With the VBIF technique, a vascularized pedicle graft is prepared using the normally discarded tissue overlying the implant. The column of attached gingiva may be further split horizontally if it is desired to increase the height of the connective tissue labial to the implant, or it may be inverted in its entirety to maximize the increase in tissue thickness. By using the entire thickness of tissue the VBIF is a more versatile technique. This technique modification allows the clinician to fine tune the gingival biotype to harmonize to that of the adjacent teeth by varying the thickness of the inverted flap.
Another feature of the VBIF is the use of a papilla-sparing omega incision extending just to the mucogingival junction.
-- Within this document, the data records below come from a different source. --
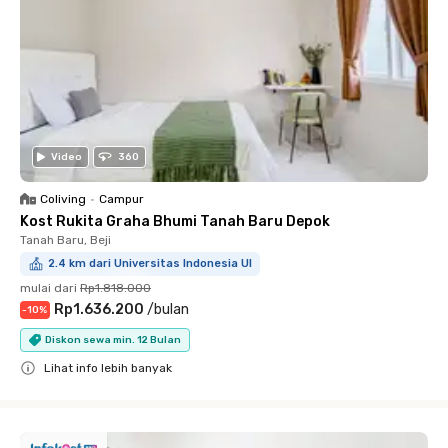
Video
360
Coliving
•
Campur
Kost Rukita Graha Bhumi Tanah Baru Depok
Tanah Baru, Beji
2.4 km dari Universitas Indonesia UI
mulai dari
Rp1.818.000
Rp1.636.200
/
bulan
-
10
%
Diskon sewa min. 12 Bulan
Lihat info lebih banyak
Close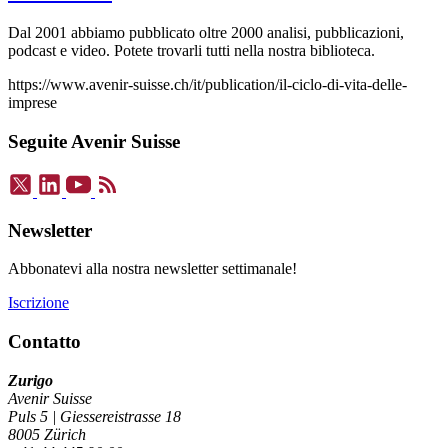
Dal 2001 abbiamo pubblicato oltre 2000 analisi, pubblicazioni,
podcast e video. Potete trovarli tutti nella nostra biblioteca.
https://www.avenir-suisse.ch/it/publication/il-ciclo-di-vita-delle-
imprese
Seguite Avenir Suisse
Newsletter
Abbonatevi alla nostra newsletter settimanale!
Iscrizione
Contatto
Zurigo
Avenir Suisse
Puls 5 | Giessereistrasse 18
8005 Zürich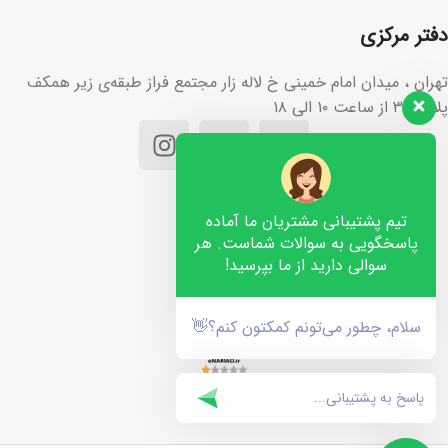
دفتر مرکزی
تهران ، میدان امام خمینی خ لاله زار مجتمع فراز طبقه‌ی زیر همکف
پلاک ۳۶ از ساعت ۱۰ الی ۱۸
تیم پشتیبانی مشتریان ما آماده
پاسخگویی به سوالات شماست. هر
سوالی دارید از ما بپرسید!
سلام، چطور می‌تونم کمکتون کنم؟👋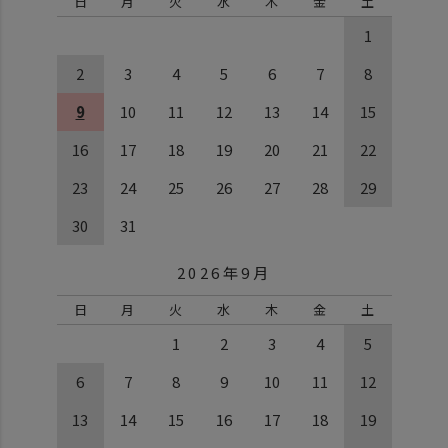
日
月
火
水
木
金
土
1
2
3
4
5
6
7
8
9
10
11
12
13
14
15
16
17
18
19
20
21
22
23
24
25
26
27
28
29
30
31
2026年9月
日
月
火
水
木
金
土
1
2
3
4
5
6
7
8
9
10
11
12
13
14
15
16
17
18
19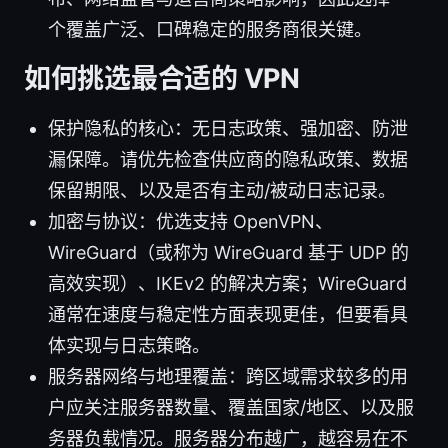
个覆盖广泛、口碑稳定的服务商很关键。
如何挑选最合适的 VPN
保护隐私的核心：无日志政策、强加密、防泄
漏保障。请优先检查供应商的隐私政策、数据
保留期限、以及是否有主动/被动日志记录。
加密与协议：优选支持 OpenVPN、
WireGuard（或称为 WireGuard 基于 UDP 的
高效实现）、IKEv2 的解决方案；WireGuard
通常在速度与稳定性方面表现更佳，但要看具
体实现与日志策略。
服务器网络与地理覆盖：跨区域需求较多的用
户应关注服务器数量、覆盖国家/地区、以及服
务器负载情况。服务器分布越广，越容易在不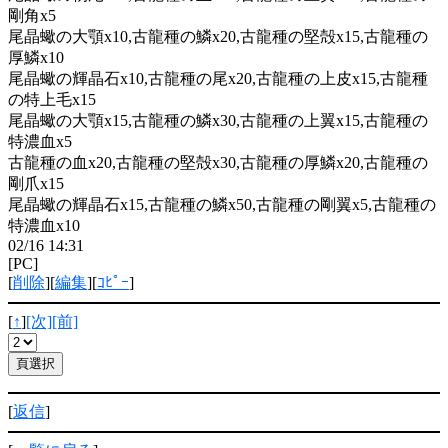
剛角x5
尾晶蠍の大顎x10,古龍種の鱗x20,古龍種の堅殻x15,古龍種の
厚鱗x10
尾晶蠍の輝晶石x10,古龍種の尾x20,古龍種の上皮x15,古龍種
の特上毛x15
尾晶蠍の大顎x15,古龍種の鱗x30,古龍種の上翼x15,古龍種の
特濃血x5
古龍種の血x20,古龍種の堅殻x30,古龍種の厚鱗x20,古龍種の
剛爪x15
尾晶蠍の輝晶石x15,古龍種の鱗x50,古龍種の剛翼x5,古龍種の
特濃血x10
02/16 14:31
[PC]
[
削除
][
編集
][
ｺﾋﾟｰ
]
[
↑
]
[次]
[前]
[
返信
]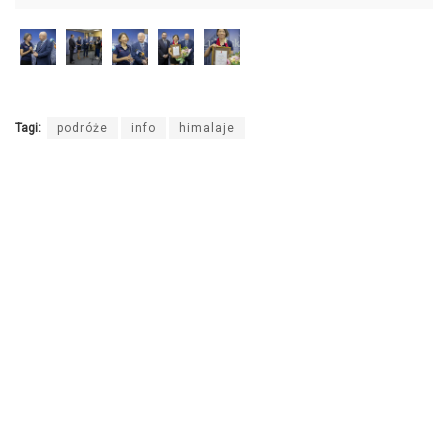
Tagi:
podróże
info
himalaje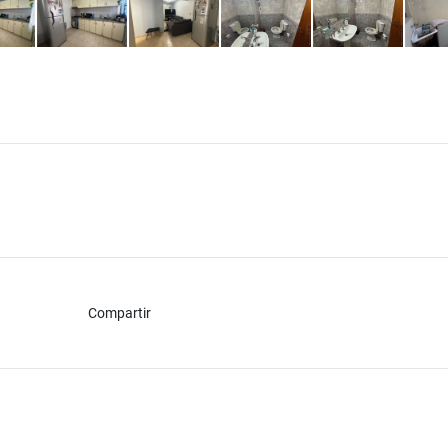
Compartir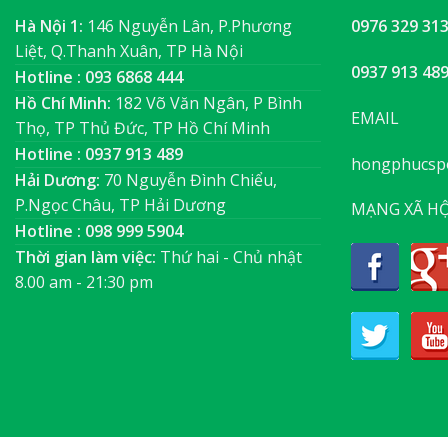
Hà Nội 1:
146 Nguyễn Lân, P.Phương
0976 329 31
Liệt, Q.Thanh Xuân, TP Hà Nội
0937 913 48
Hotline : 093 6868 444
Hồ Chí Minh:
182 Võ Văn Ngân, P Bình
EMAIL
Thọ, TP Thủ Đức, TP Hồ Chí Minh
Hotline : 0937 913 489
hongphucsp
Hải Dương:
70 Nguyễn Đình Chiểu,
P.Ngọc Châu, TP Hải Dương
MẠNG XÃ HỘ
Hotline : 098 999 5904
Thời gian làm việc:
Thứ hai - Chủ nhật
8.00 am - 21:30 pm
This allows the surgeon to carve out the circular pedicle flap, thereby adjusting the flap to accurately close the interproximal areas around the healing abutment. The papilla on either side of the implant space is spared whenever possible with the omega incision. The exact position of the implant is, therefore, not as critical to achieve accurate closure around the implant abutment. All of the aforementioned techniques require the surgeon to define the exact location of the implant before placement. The omega incision of the VBIF, when used for single-stage implant placement, allows the surgeon the flexibility to achieve primary closure in the event that single-stage surgery is deemed inappropriate during implant placement because the decision to perform the inversion is made after the implant is placed. If additional particulate bone grafting is anticipated for the case, the surgeon may choose an alternative flap design by extending the omega incision to an intrasulcular incision, thereby allowing adequate flap release to accommodate the increased bulk of the particulate graft at the site.
Conclusion
The VBIF is a minimally invasive, simple, and economical technique that is easily implemented to improve the outcome of implant placements. It is uniquely different from previously mentioned techniques because it provides versatility to the surgeon.